=== Section Start ===

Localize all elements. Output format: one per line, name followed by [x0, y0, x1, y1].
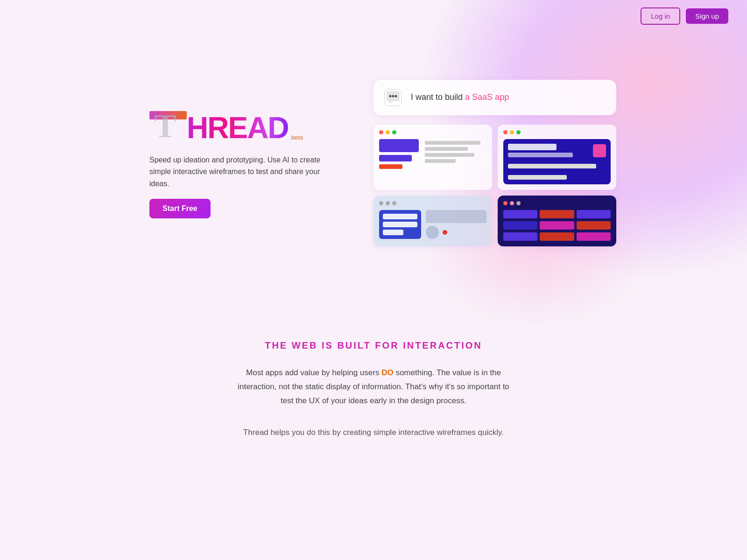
svg-point-3: [392, 95, 395, 97]
wf-gray-wide: [426, 210, 486, 223]
card3-left-panel: [379, 210, 421, 239]
wf-orange-tile1: [540, 210, 574, 218]
signup-button[interactable]: Sign up: [686, 8, 728, 24]
wireframe-card-1: [374, 125, 492, 190]
wf-purple-sm: [379, 155, 412, 161]
card3-content: [379, 210, 486, 239]
dot-yellow: [386, 130, 390, 134]
wf-line4: [425, 159, 456, 163]
wf-orange-tile2: [577, 221, 611, 230]
wireframe-card-3: [374, 196, 492, 246]
chat-icon: [383, 87, 403, 108]
chat-prefix: I want to build: [411, 92, 465, 102]
card1-right: [425, 139, 486, 169]
hero-section: T HREAD beta Speed up ideation and proto…: [0, 32, 747, 303]
wf-dark-tile1: [503, 221, 537, 230]
dot-green: [516, 130, 521, 134]
wf-line1: [425, 141, 480, 145]
hero-left: T HREAD beta Speed up ideation and proto…: [149, 107, 345, 219]
dot-red: [379, 130, 383, 134]
wf-circle: [426, 226, 439, 239]
wf-line2: [425, 147, 468, 151]
window-dots-2: [503, 130, 611, 134]
dot-red: [503, 201, 507, 205]
wireframe-card-2: [498, 125, 616, 190]
header: Log in Sign up: [0, 0, 747, 32]
wireframe-card-4: [498, 196, 616, 246]
card4-row3: [503, 232, 611, 241]
wf-magenta-tile2: [577, 232, 611, 241]
logo-t-wrapper: T: [149, 107, 187, 145]
dot-gray: [516, 201, 521, 205]
dot-gray3: [392, 201, 396, 205]
wf-white-bar: [508, 144, 557, 150]
wf-pink-square: [593, 144, 606, 157]
beta-badge: beta: [291, 134, 303, 141]
start-free-button[interactable]: Start Free: [149, 199, 211, 218]
wf-purple-box: [379, 139, 419, 152]
card3-right-panel: [426, 210, 486, 239]
card2-row1: [508, 144, 606, 157]
dot-gray1: [379, 201, 383, 205]
section-footer: Thread helps you do this by creating sim…: [93, 426, 654, 440]
chat-text: I want to build a SaaS app: [411, 92, 509, 102]
wf-white-full2: [383, 222, 417, 227]
chat-bubble: I want to build a SaaS app: [374, 80, 616, 115]
hero-description: Speed up ideation and prototyping. Use A…: [149, 154, 327, 190]
card4-row2: [503, 221, 611, 230]
card2-content: [503, 139, 611, 184]
interaction-section: THE WEB IS BUILT FOR INTERACTION Most ap…: [0, 303, 747, 468]
hero-right: I want to build a SaaS app: [374, 80, 616, 246]
card1-content: [379, 139, 486, 169]
wf-purple-tile1: [503, 210, 537, 218]
login-button[interactable]: Log in: [641, 7, 680, 25]
dot-red: [503, 130, 507, 134]
wf-white-full3: [383, 230, 403, 235]
logo-container: T HREAD beta: [149, 107, 345, 145]
wf-magenta-tile1: [540, 221, 574, 230]
wf-line3: [425, 153, 474, 157]
wf-gray-bar2: [508, 175, 567, 180]
wf-white-full1: [383, 214, 417, 219]
card1-left: [379, 139, 421, 169]
dot-pink: [510, 201, 514, 205]
wf-purple-tile2: [577, 210, 611, 218]
dot-yellow: [510, 130, 514, 134]
dot-gray2: [386, 201, 390, 205]
card3-bottom: [426, 226, 486, 239]
wf-orange-tile3: [540, 232, 574, 241]
logo-text: HREAD: [187, 113, 289, 143]
wf-orange-box: [379, 164, 402, 169]
wf-white-bar-sm: [508, 153, 573, 157]
card4-row1: [503, 210, 611, 218]
wf-red-dot: [443, 230, 447, 235]
section-body: Most apps add value by helping users DO …: [233, 366, 514, 407]
section-title: THE WEB IS BUILT FOR INTERACTION: [93, 340, 654, 351]
wf-gray-bar: [508, 164, 596, 168]
logo-t-letter: T: [154, 109, 176, 143]
window-dots-1: [379, 130, 486, 134]
wireframe-grid: [374, 125, 616, 246]
body-prefix: Most apps add value by helping users: [246, 368, 381, 377]
svg-point-4: [395, 95, 397, 97]
window-dots-4: [503, 201, 611, 205]
do-keyword: DO: [381, 368, 394, 377]
dot-green: [392, 130, 396, 134]
wf-purple-tile3: [503, 232, 537, 241]
card4-content: [503, 210, 611, 241]
window-dots-3: [379, 201, 486, 205]
chat-highlight: a SaaS app: [465, 92, 509, 102]
svg-point-2: [389, 95, 392, 97]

=== Section End ===

> Exercise aim
Number of lines with the string "Speed" in them: give it by itself, based on the listing above.

> Response box
3